# Big twitch baits



## Reel Science (Apr 8, 2004)

I finished my two big cherry twitch baits. The biggest of the two is over 11", the other is slightly shorter. The big firetiger has a fluorescent orange belly, iridescent yellow fading to iridescent green, with black scaled bars and a black back. The gill streak is iridescent red. The smaller bait has a fluorescent orange belly and iridescent green with iridescent blue scaled bars and back. The spot behind the eye is iridescent red.

I had the firetiger in a pool and it ended up neutrally buoyant, except that at rest it sits tail-down. I really think it will be a great casting bait. I didn't get to try the second bait yet.

Travis


----------



## muskyslayer96 (Feb 28, 2009)

Reel,

Very nice I love the custom eyes.

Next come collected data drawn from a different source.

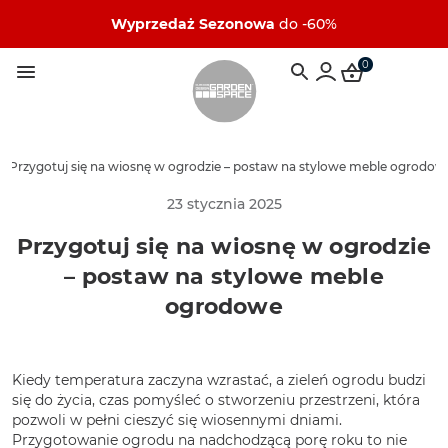
Wyprzedaż Sezonowa
do -60%
0
/
Przygotuj się na wiosnę w ogrodzie – postaw na stylowe meble ogrodow
23 stycznia 2025
Przygotuj się na wiosnę w ogrodzie
– postaw na stylowe meble
ogrodowe
Kiedy temperatura zaczyna wzrastać, a zieleń ogrodu budzi
się do życia, czas pomyśleć o stworzeniu przestrzeni, która
pozwoli w pełni cieszyć się wiosennymi dniami.
Przygotowanie ogrodu na nadchodzącą porę roku to nie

You mentioned cherry, I love using cherry for twitch/glide baits. How this is the stock you used?

Very Nice work!

MS


----------



## Reel Science (Apr 8, 2004)

Thanks Slayer. It was 3/4 cherry that I planed down to about 9/16 before I cut the baits out and shaped them.

Travis


----------



## vc1111 (Apr 13, 2004)

Nice baits, RS! I think you really nailed the fades too.

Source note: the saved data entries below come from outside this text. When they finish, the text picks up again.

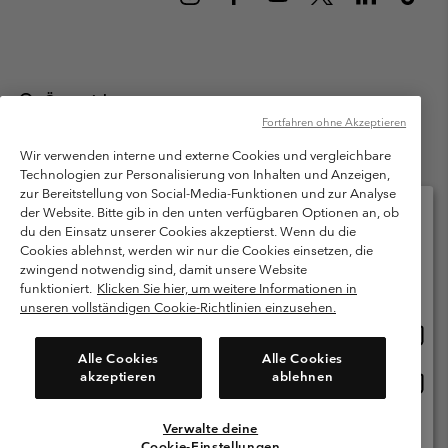
Österreich
Fortfahren ohne Akzeptieren
©
2026
Columbia Sportswear Austria GmbH. Moosfeldstraße 1, 5101
Bergheim, Salzburg Österreich. Alle Rechte vorbehalten.
Wir verwenden interne und externe Cookies und vergleichbare
Technologien zur Personalisierung von Inhalten und Anzeigen,
Nutzungsbedingungen
Allgemeine Verkaufsbedingungen
Garantie
zur Bereitstellung von Social-Media-Funktionen und zur Analyse
Datenschutzerklärung
der Website. Bitte gib in den unten verfügbaren Optionen an, ob
du den Einsatz unserer Cookies akzeptierst. Wenn du die
Bestimmungen und Bedingungen des Mitglieder Programms
Cookies ablehnst, werden wir nur die Cookies einsetzen, die
Bitte wählen Sie Ihr Lieferland und Ihre Sprache
zwingend notwendig sind, damit unsere Website
Nutzungsbedingungen Für Nutzergenerierte Inhalte
Impressum
Online-Einkauf verfügbar
funktioniert.
Klicken Sie hier, um weitere Informationen in
Cookies
unseren vollständigen Cookie-Richtlinien einzusehen.
Online
United States
Einkau
Kundenservice: Mo- Fr. 9:00 - 13:00 & 14:00- 18:00 Uhr
Alle Cookies
Alle Cookies
(+)43720880525
verfü
akzeptieren
ablehnen
Online
Österreich
Einkau
verfü
Verwalte deine
Alle Länder Anzeigen
Cookie-Einstellungen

I've used cherry before and I like how it renders the bait almost neutrally buoyant. Haven't use any in quite a while though.


----------



## st.slippy (Oct 3, 2008)

Those are real nice, man! I like the slight variations in the pattern between the two. You guys really have some skill on here


----------



## Reel Science (Apr 8, 2004)

Over the summer I was able to cast these big twitch baits a few times. I caught a chunky 43" fish on the firetiger bait up in Anchor Bay on Lake St. Clair. I was really happy with the action. For a big crankbait they aren't too hard to work because of the smaller bill, but they still have a nice wobble when you rip them. They are definitely at the upper end of the size range for casting. I probably won't make any larger than these in the future. I think that they will be great this fall as the temps drop. I can't work them as frantically as I normally would with a twitch bait, but they fill a niche for a huge profile. The goofy thing on my hat in the picture is my hat cam. It got some decent footage as the fish dove under the boat and nearly blew up my 8.5' monster rod. The picture really didn't do this fish justice for only being a 43 incher.

Travis


----------



## vc1111 (Apr 13, 2004)

Congratulations, Travis. That is an awesome fish.

I think that sometimes a slower, suspending minnow style bait can be deadly when casting. Cherry is a great choice for a suspending bait.

Post more when you get 'em done!


----------



## JamesT (Jul 22, 2005)

Great looking baits! Nice colors!


----------



## TIGGER (Jan 17, 2006)

Travis that is great! How do you get time to chase muskies with all the walleye fishing you do! 

John


----------